Within the younger cohort (Group A), a significant proportion diagnosed with cancer on TURP underwent further oncological management. Of these men 10/30 (33%) underwent some form of treatment with a curative intent including prostatectomy, radiotherapy, or androgen deprivation. Interestingly, staging on TURP tends to predict the stage of subsequent specimens obtained from transrectal biopsies and prostatectomy. However, anecdotally, this is not entirely reliable, as seen in Case 6 in the TRUS specimens (Table 3). Furthermore, several cases were significantly upstaged on subsequent pathological assessment (Cases 2, 5, and 7). Due to this, we recommend that all patients diagnosed with cancer on TURP should undergo further pathological testing to clarify the extent of the local disease. In particular, patients being considered for active surveillance following low-grade prostate cancer on TURP should undergo further assessment to exclude high grade disease in the peripheral zone.

The current study suggests that detection of ICP on TURP may be clinically significant, even in a younger cohort.
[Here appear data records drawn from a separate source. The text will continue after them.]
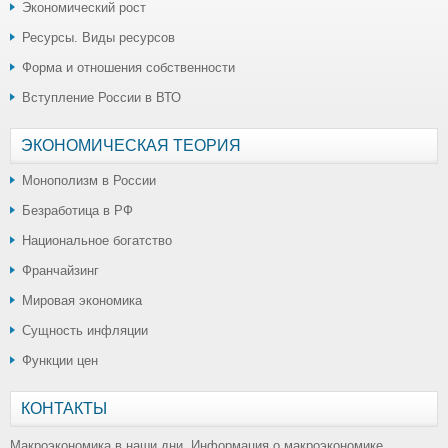
Экономический рост
Ресурсы. Виды ресурсов
Форма и отношения собственности
Вступление России в ВТО
ЭКОНОМИЧЕСКАЯ ТЕОРИЯ
Монополизм в России
Безработица в РФ
Национальное богатство
Франчайзинг
Мировая экономика
Сущность инфляции
Функции цен
КОНТАКТЫ
Макроэкономика в наши дни. Информация о макроэкономике,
The introduction of nonablative therapies, such as laser prostatectomy or urolift, pose the difficult issue of a lack of prostatic specimen for histopathological analysis, potentially leading to diagnostic compromise. This situation poses the question—should we be performing transrectal biopsies targeting the transitional zone prior to, or during, laser prostatectomy to exclude prostate cancer? Alternatively, is monitoring the trend in PSA following the establishment of a new baseline sufficient?
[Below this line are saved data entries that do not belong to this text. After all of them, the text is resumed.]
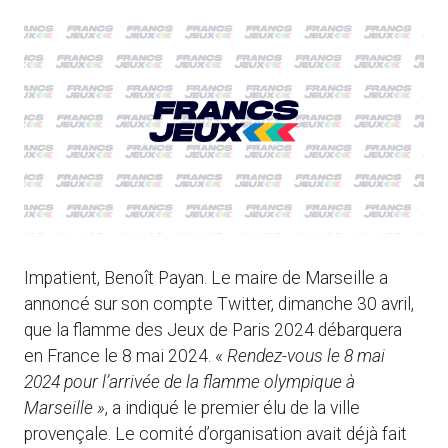
Impatient, Benoît Payan. Le maire de Marseille a
annoncé sur son compte Twitter, dimanche 30 avril,
que la flamme des Jeux de Paris 2024 débarquera
en France le 8 mai 2024. «
Rendez-vous le 8 mai
2024 pour l’arrivée de la flamme olympique à
Marseille »
, a indiqué le premier élu de la ville
provençale. Le comité d’organisation avait déjà fait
Several limitations were identified within the current study. Histopathological analysis was performed by a single uropathologist and may account for a high rate of prostate cancer through overdiagnosis. To address this concern, all small foci were confirmed with PIN4 immunoperoxidase stains. The cohort examined in the study represents patients from the private sector within Australian practice, potentially introducing selection bias. This cohort may have also been exposed to a more aggressive treatment protocol. While this study identifies the importance of diagnosis of ICP in younger males, a larger, more comprehensive study is required to ascertain rates in the larger population and clinical significance. Crucial clinical details were not available for analysis including PSA, digital rectal examination findings, and previous medical history.

The current study shows that prostate cancer is not uncommon in TURP specimens in men up to age 65 years. Many of these cancers are clinically significant, requiring further oncological management. Despite thorough histopathological assessment, 50% of cases had tumor in only one block. These findings suggest that all of the TURP specimens in men up to 65 years should be submitted for pathological examination. These findings are also of importance given the increasing use of laser prostatectomy and the consequent loss of tissue for pathological examination. This may lead to an underidentification of cancer in these men.

Conflicts of interest

The authors have no conflicts of interest to declare.